___ INFORMATION PROVIDED
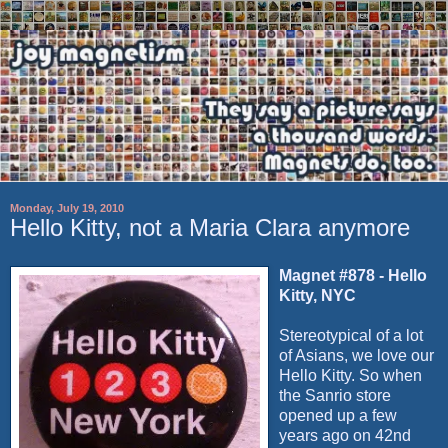
Monday, July 19, 2010
Hello Kitty, not a Maria Clara anymore
Magnet #878 - Hello
Kitty, NYC
Stereotypical of a lot
of Asians, we love our
Hello Kitty. So when
the Sanrio store
opened up a few
years ago on 42nd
______
TASK INSTRUCTIONS: Could you reproduce the entries verbatim, leaving out all pictures?

YOUR SOLUTION:
Monday, July 19, 2010
Hello Kitty, not a Maria Clara anymore
Magnet #878 - Hello
Kitty, NYC
Stereotypical of a lot
of Asians, we love our
Hello Kitty. So when
the Sanrio store
opened up a few
years ago on 42nd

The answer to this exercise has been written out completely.